Sebab, pertumbuhan ekonomi nasionalnya mengalami kontraksi selama 2 kuartal
berturut-turut.
Baca Juga:
Resmi, Inggris Nyatakan Negaranya Alami Resesi Ekonomi
"Resesi
itu kan definisinya pertumbuhan ekonomi dua kuartal berturut-turut mengalami
kontraksi," kata Josua,
saat dihubungi wartawan di Jakarta, Kamis (5/11/2020).
Josua
menjelaskan,
resesi ekonomi merupakan bagian dari siklus ekonomi. Resesi teknikal ini
merupakan suatu kondisi yang memberikan sinyal suatu wilayah memasuki gerbang
resesi.
Bila
ada suatu negara yang mengalami resesi teknikal, belum tentu negara itu
mengalami resesi. Sebab, bisa saja kontraksi pertumbuhan ekonomi tersebut hanya
merupakan siklus bisnis jangka pendek.
Baca Juga:
Hadapi Resesi, Kementerian Perindustrian Gelontorkan Dana Rp 49 M untuk IKM
Namun,
jika indikator-indikator ekonomi seperti PDB, inflasi dan pengangguran, belum
juga pulih setelah 2 periode tersebut, maka dapat dikatakan bahwa negara
tersebut sudah masuk dalam kondisi resesi.
Resesi
ekonomi berlangsung dalam waktu lama bisa disebut depresi ekonomi. Suatu negara
mengalami depresi ekonomi jika pertumbuhan ekonominya kontraksi dalam jangka
panjang atau lebih dari satu tahun.
"Apabila
resesi yang berkepanjangan dan memiliki dampak jangka panjang, krisis tersebut
dikatakan sebagai depresi," kata Josua.
Sementara
itu, krisis ekonomi dipahami sebagai adanya shock
pada sistem perekonomian di suatu negara. Akibatnya terjadi kontraksi pada
instrumen perekonomian di negara tersebut, seperti nilai aset ataupun harga.
Berbeda
dengan resesi ekonomi dan depresi ekonomi, suatu negara disebut mengalami krisis
ekonomi jika pertumbuhan ekonominya mengalami kontraksi meskipun hanya satu
kuartal.
Namun,
variabel suatu negara mengalami krisis tidak hanya dilihat dari pertumbuhan
ekonominya. Melainkan ada multidimensi faktor yang mempengaruhi
pertumbuhan ekonomi suatu negara.
Josua
mengatakan,
krisis ekonomi biasanya muncul akibat kondisi keuangan global yang terganggu
dan memberikan dampak yang signifikan. Semisal nilai tukar mata uang, peningkatan
utang negara yang signifikan dan inflasi yang relatif tinggi.
"Jadi
kalau krisis ekonomi ini faktornya multidimensi, bukan hanya dilihat dari
pertumbuhan ekonomi saja," kata Josua.
Bagaimana dengan Indonesia?
Kuartal
ketiga tahun ini pertumbuhan ekonomi mengalami kontraksi sebesar 3,49 persen.

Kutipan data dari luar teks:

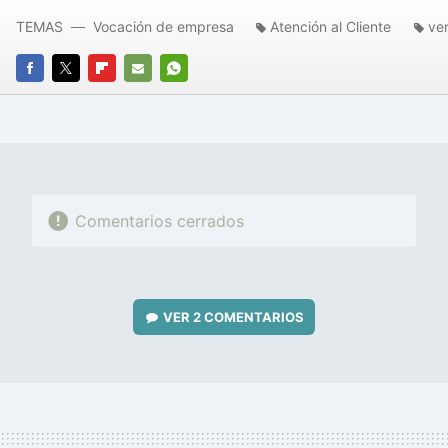
TEMAS
Vocación de empresa
Atención al Cliente
ve
FACEBOOK
TWITTER
FLIPBOARD
E-
WHATSAPP
MAIL
Comentarios cerrados
VER
2 COMENTARIOS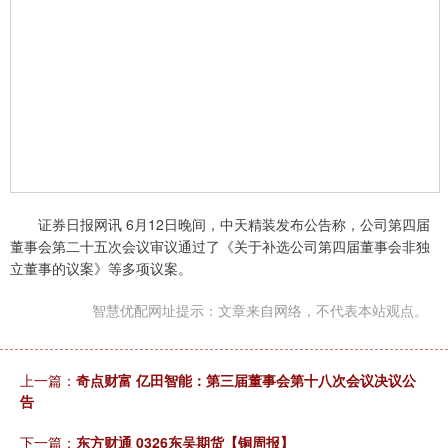
证券日报网讯 6月12日晚间，中天精装发布公告称，公司第四届
董事会第二十五次会议审议通过了《关于补选公司第四届董事会非独
立董事的议案》等多项议案。
智慧优配网址提示：文章来自网络，不代表本站观点。
上一篇：
奇点财富 亿田智能：第三届董事会第十八次会议决议公
告
下一篇：
东方财通 0326东吴期货【铜周报】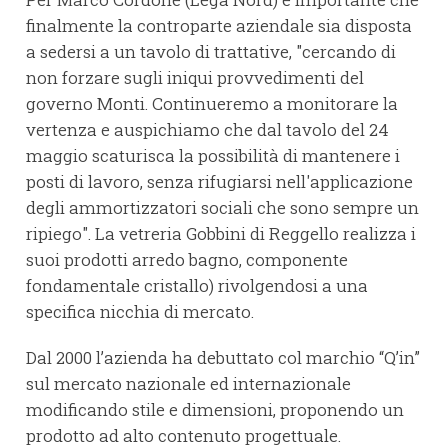
finalmente la controparte aziendale sia disposta
a sedersi a un tavolo di trattative, "cercando di
non forzare sugli iniqui provvedimenti del
governo Monti. Continueremo a monitorare la
vertenza e auspichiamo che dal tavolo del 24
maggio scaturisca la possibilità di mantenere i
posti di lavoro, senza rifugiarsi nell'applicazione
degli ammortizzatori sociali che sono sempre un
ripiego". La vetreria Gobbini di Reggello realizza i
suoi prodotti arredo bagno, componente
fondamentale cristallo) rivolgendosi a una
specifica nicchia di mercato.
Dal 2000 l’azienda ha debuttato col marchio “Q’in”
sul mercato nazionale ed internazionale
modificando stile e dimensioni, proponendo un
prodotto ad alto contenuto progettuale.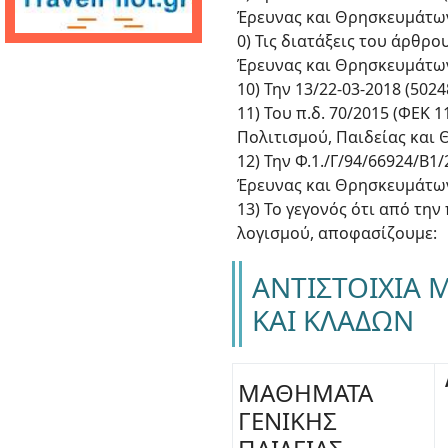
Έρευνας και Θρησκευμάτω
0) Τις διατάξεις του άρθρο
Έρευνας και Θρησκευμάτω
10) Την 13/22-03-2018 (502
11) Του π.δ. 70/2015 (ΦΕΚ 1
Πολιτισμού, Παιδείας και 
12) Την Φ.1./Γ/94/66924/Β
Έρευνας και Θρησκευμάτω
13) Το γεγονός ότι από τ
λογισμού, αποφασίζουμε:
ΑΝΤΙΣΤΟΙΧΙΑ 
ΚΑΙ ΚΛΑΔΩΝ
ΜΑΘΗΜΑΤΑ
ΓΕΝΙΚΗΣ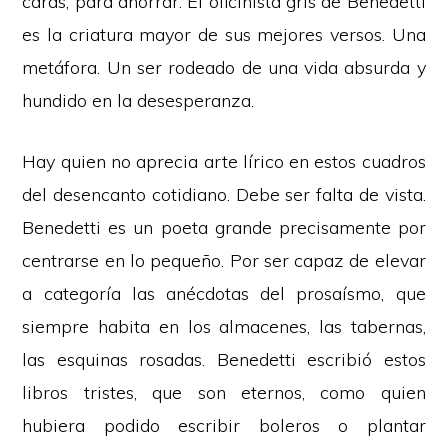
caras, para ahorrar. El oficinista gris de Benedetti
es la criatura mayor de sus mejores versos. Una
metáfora. Un ser rodeado de una vida absurda y
hundido en la desesperanza.
Hay quien no aprecia arte lírico en estos cuadros
del desencanto cotidiano. Debe ser falta de vista.
Benedetti es un poeta grande precisamente por
centrarse en lo pequeño. Por ser capaz de elevar
a categoría las anécdotas del prosaísmo, que
siempre habita en los almacenes, las tabernas,
las esquinas rosadas. Benedetti escribió estos
libros tristes, que son eternos, como quien
hubiera podido escribir boleros o plantar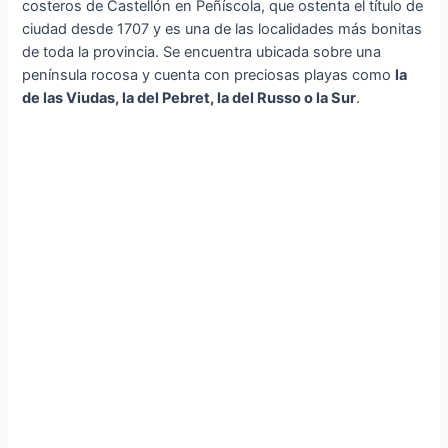
costeros de Castellón en Peñíscola, que ostenta el título de
ciudad desde 1707 y es una de las localidades más bonitas
de toda la provincia. Se encuentra ubicada sobre una
península rocosa y cuenta con preciosas playas como
la
de las Viudas, la del Pebret, la del Russo o la Sur
.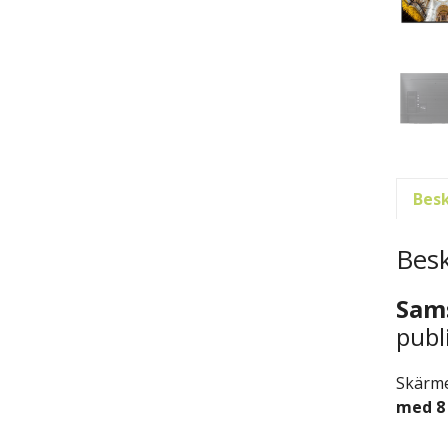
Besk
Besk
Sam
publ
Skärm
med 8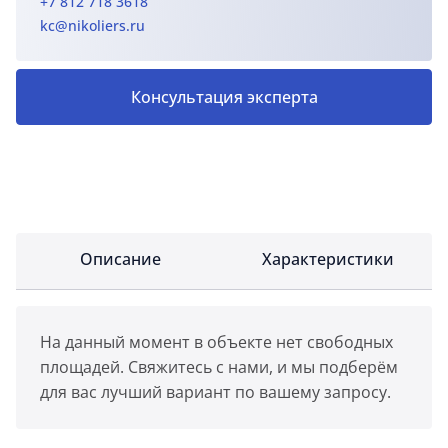
+7 812 718 3618
kc@nikoliers.ru
Консультация эксперта
Описание
Характеристики
На данный момент в объекте нет свободных
площадей. Свяжитесь с нами, и мы подберём
для вас лучший вариант по вашему запросу.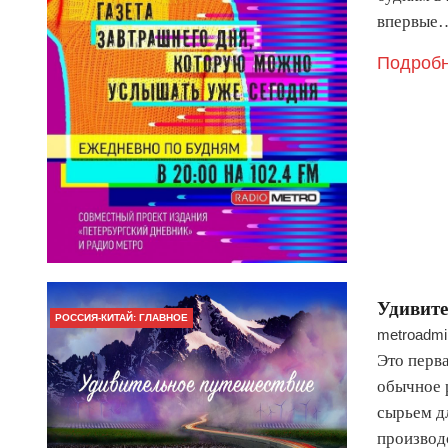
впервые
Подробн
Удивите
РОССИЯ-КИТАЙ: ГЛАВНОЕ
metroadmi
Это перв
обычное р
сырьем д
производ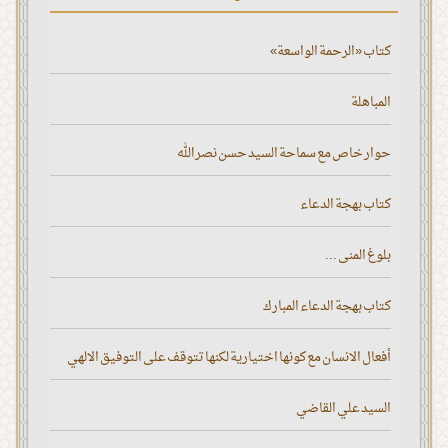
كتاب «الرحمة الواسعة»
المباهلة
حوار خاص مع سماحة السيد حسن نصر الله
كتاب بهجة الدعاء
بلوغ المنى ...
كتاب بهجة الدعاء المبارك
أفعال الانسان مع كونها اختيارية لكنها تتوقف على التوفيق الالهي
السيد علي القاضي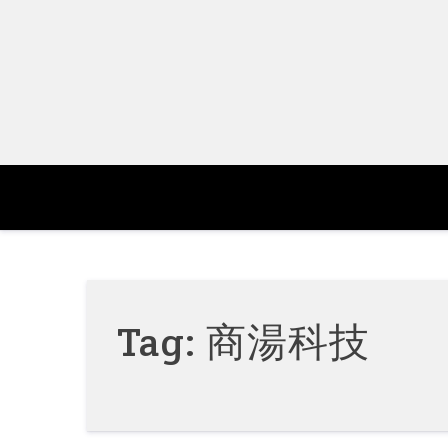
Skip
to
content
Tag:
商湯科技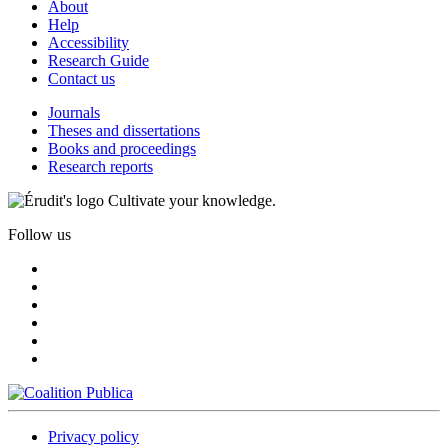
About
Help
Accessibility
Research Guide
Contact us
Journals
Theses and dissertations
Books and proceedings
Research reports
Cultivate your knowledge.
Follow us
Privacy policy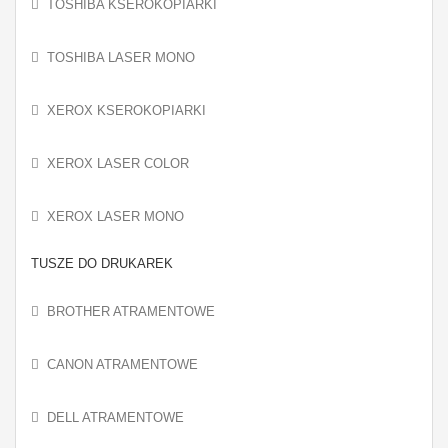
TOSHIBA KSEROKOPIARKI
TOSHIBA LASER MONO
XEROX KSEROKOPIARKI
XEROX LASER COLOR
XEROX LASER MONO
TUSZE DO DRUKAREK
BROTHER ATRAMENTOWE
CANON ATRAMENTOWE
DELL ATRAMENTOWE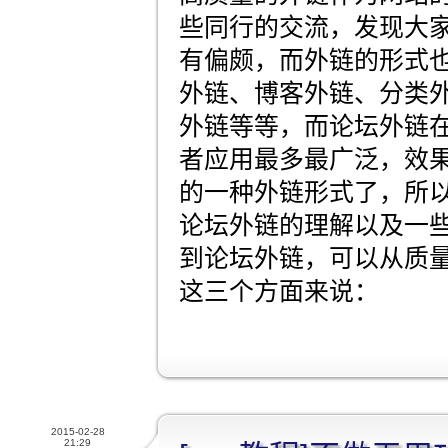
些同行的交流，发现大
有偏颇，而外链的形式
外链、博客外链、分类
外链等等，而论坛外链在
者应用最多最广泛，效
的一种外链形式了，所
论坛外链的理解以及一
到论坛外链，可以从质
这三个方面来说：
2015-02-28
21:29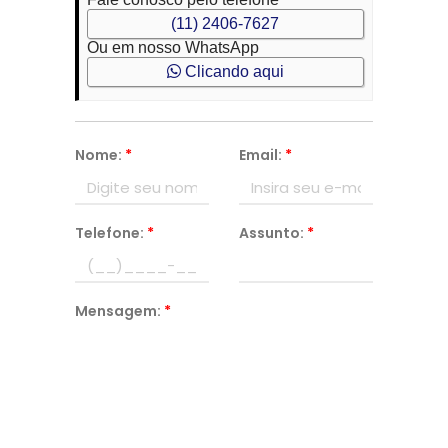
(11) 2406-7627
Ou em nosso WhatsApp
Clicando aqui
Nome:
*
Email:
*
Telefone:
*
Assunto:
*
Mensagem:
*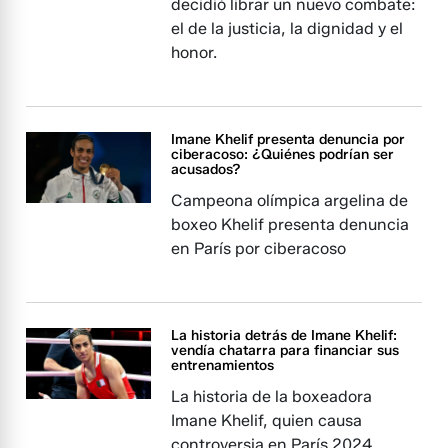
decidió librar un nuevo combate:
el de la justicia, la dignidad y el
honor.
Imane Khelif presenta denuncia por
ciberacoso: ¿Quiénes podrían ser
acusados?
Campeona olímpica argelina de
boxeo Khelif presenta denuncia
en París por ciberacoso
La historia detrás de Imane Khelif:
vendía chatarra para financiar sus
entrenamientos
La historia de la boxeadora
Imane Khelif, quien causa
controversia en París 2024.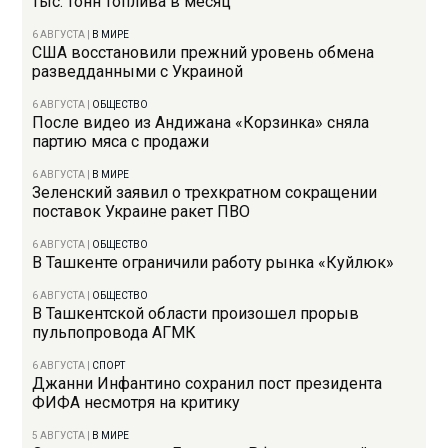
тыс. тонн топлива в месяц
6 АВГУСТА
|
В МИРЕ
США восстановили прежний уровень обмена
разведданными с Украиной
6 АВГУСТА
|
ОБЩЕСТВО
После видео из Андижана «Корзинка» сняла
партию мяса с продажи
6 АВГУСТА
|
В МИРЕ
Зеленский заявил о трехкратном сокращении
поставок Украине ракет ПВО
6 АВГУСТА
|
ОБЩЕСТВО
В Ташкенте ограничили работу рынка «Куйлюк»
6 АВГУСТА
|
ОБЩЕСТВО
В Ташкентской области произошел прорыв
пульпопровода АГМК
6 АВГУСТА
|
СПОРТ
Джанни Инфантино сохранил пост президента
ФИФА несмотря на критику
5 АВГУСТА
|
В МИРЕ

Menurun dibandingkan dengan kuartal sebelumnya yang terkontraksi 5,23 persen.
Dari
data ini, Josua menilai Indonesia memang mengalami kontraksi ekonomi. Hanya
saja, data tersebut menunjukkan pertumbuhan ekonomi mulai mengalami perbaikan.
Kontraksi
pada kuartal kedua 2020 dinilai menjadi fase terdalam kontraksi pertumbuhan
ekonomi. Lalu pada kuartal ketiga kontraksi yang terjadi lebih baik dari yakni
3,49 persen.
"Pada
Q1 dan Q2 kita mengalami perlambatan lalu dari Q2 dan Q3 ini kembali ke arah
perbaikan, tidak turun lagi," kata Josua.
Artinya,
lanjut Josua, Indonesia saat ini sudah mulai memasuki tahap pemulihan ekonomi.
Ini terjadi akibat berbagai kebijakan pemerintah yang menangani dampak pandemi
corona dari sektor perekonomian.
Respon
kebijakan pemerintah juga sudah membuahkan hasil. Berbagai stimulus ekonomi
yang dirancang mulai membuahkan hasil. Namun, efektivitasnya akan tergantung
pada pelaksanaan program.
"Efeknya
ini kita lihat seberapa cepat realisasinya," kata dia.
Sehingga,
resesi ekonomi yang terjadi saat ini sudah mengarah pada pemulihan ekonomi.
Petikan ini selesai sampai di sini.